_WHAT TO WORK ON:_
Write only the number of lines in the data that contain the word "EMERGENCY".

Document layout analysis data:
>>>
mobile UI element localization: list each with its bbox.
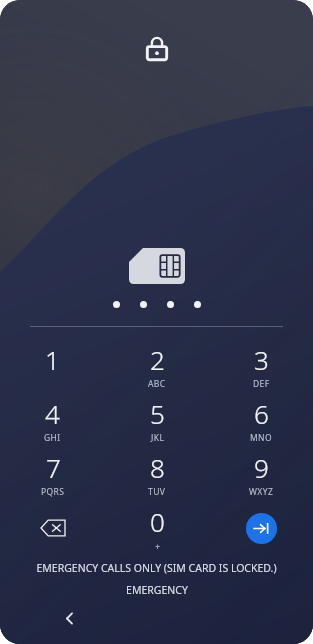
staticText: WXYZ xyxy=(249,486,274,498)
staticText: ABC xyxy=(148,378,166,390)
staticText: EMERGENCY xyxy=(126,583,188,597)
staticText: 2 xyxy=(150,342,165,377)
staticText: 4 xyxy=(45,396,60,431)
button[interactable]: 8 xyxy=(105,447,209,501)
button[interactable]: Enter PIN xyxy=(246,513,277,544)
staticText: 6 xyxy=(254,396,269,431)
staticText: 8 xyxy=(150,450,165,485)
staticText: 1 xyxy=(45,342,60,377)
staticText: 3 xyxy=(254,342,269,377)
other: Locked xyxy=(146,37,168,61)
staticText: 0 xyxy=(150,504,165,539)
button[interactable]: EMERGENCY xyxy=(116,581,198,599)
button[interactable]: 0 xyxy=(105,501,209,555)
staticText: EMERGENCY CALLS ONLY (SIM CARD IS LOCKED… xyxy=(36,561,277,575)
button[interactable]: 5 xyxy=(105,393,209,447)
button[interactable]: 9 xyxy=(209,447,313,501)
button[interactable]: 2 xyxy=(105,339,209,393)
button[interactable]: 6 xyxy=(209,393,313,447)
staticText: 5 xyxy=(150,396,165,431)
staticText: TUV xyxy=(148,486,166,498)
button[interactable]: 1 xyxy=(0,339,105,393)
button[interactable]: Backspace xyxy=(0,501,105,555)
staticText: PQRS xyxy=(41,486,65,498)
staticText: + xyxy=(155,540,161,552)
staticText: GHI xyxy=(44,432,61,444)
staticText: JKL xyxy=(151,432,165,444)
staticText: DEF xyxy=(253,378,270,390)
staticText: MNO xyxy=(250,432,273,444)
button[interactable]: Back xyxy=(56,605,82,631)
staticText: 7 xyxy=(46,450,61,485)
button[interactable]: 7 xyxy=(0,447,105,501)
button[interactable]: 3 xyxy=(209,339,313,393)
button[interactable]: 4 xyxy=(0,393,105,447)
staticText: 9 xyxy=(254,450,269,485)
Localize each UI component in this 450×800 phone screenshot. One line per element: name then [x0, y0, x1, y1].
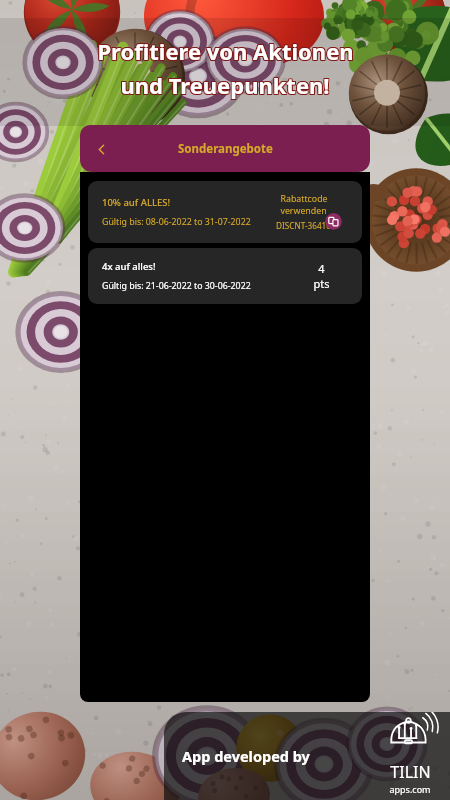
staticText: und Treuepunkten! — [121, 70, 331, 100]
staticText: und Treuepunkten! — [119, 71, 329, 101]
staticText: verwenden — [280, 205, 327, 217]
staticText: Gültig bis: 08-06-2022 to 31-07-2022 — [102, 216, 251, 228]
staticText: App developed by — [182, 746, 380, 766]
staticText: und Treuepunkten! — [119, 69, 329, 99]
staticText: und Treuepunkten! — [120, 70, 330, 100]
staticText: und Treuepunkten! — [121, 69, 331, 99]
button[interactable]: Rabattcode kopieren — [325, 213, 342, 230]
staticText: TILIN — [390, 761, 431, 783]
button[interactable]: 10% auf ALLES! — [88, 181, 362, 243]
staticText: Gültig bis: 21-06-2022 to 30-06-2022 — [102, 280, 251, 292]
staticText: Profitiere von Aktionen — [98, 37, 355, 67]
staticText: und Treuepunkten! — [120, 69, 330, 99]
staticText: 4 — [318, 261, 325, 276]
staticText: und Treuepunkten! — [121, 71, 331, 101]
staticText: DISCNT-36410 — [276, 220, 331, 231]
staticText: Profitiere von Aktionen — [96, 36, 353, 66]
staticText: Rabattcode — [280, 193, 328, 205]
staticText: und Treuepunkten! — [120, 71, 330, 101]
staticText: Sonderangebote — [178, 141, 273, 157]
staticText: apps.com — [389, 783, 431, 795]
staticText: Profitiere von Aktionen — [98, 35, 355, 65]
staticText: Profitiere von Aktionen — [96, 37, 353, 67]
staticText: Profitiere von Aktionen — [96, 35, 353, 65]
staticText: 4x auf alles! — [102, 260, 156, 273]
staticText: und Treuepunkten! — [119, 70, 329, 100]
button[interactable]: Zurück — [88, 136, 114, 162]
button[interactable]: 4x auf alles! — [88, 248, 362, 304]
staticText: 10% auf ALLES! — [102, 196, 171, 209]
staticText: Profitiere von Aktionen — [97, 37, 354, 67]
staticText: Profitiere von Aktionen — [97, 36, 354, 66]
staticText: Profitiere von Aktionen — [98, 36, 355, 66]
staticText: Profitiere von Aktionen — [97, 35, 354, 65]
staticText: pts — [313, 276, 330, 291]
button[interactable]: TILIN apps.com — [380, 717, 440, 795]
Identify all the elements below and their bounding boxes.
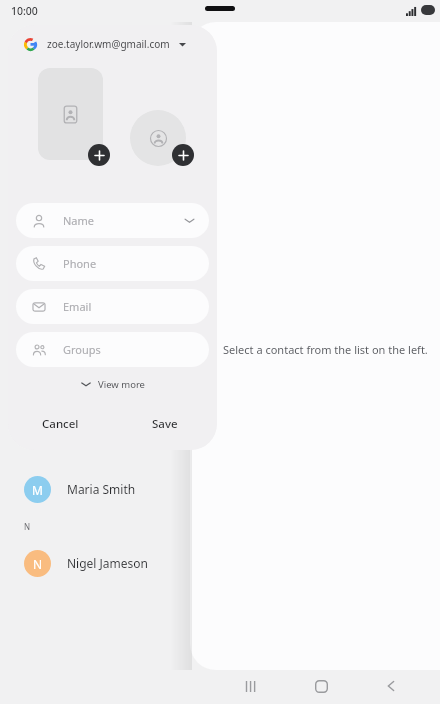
<<<
_WRITTEN SOLUTION:_
3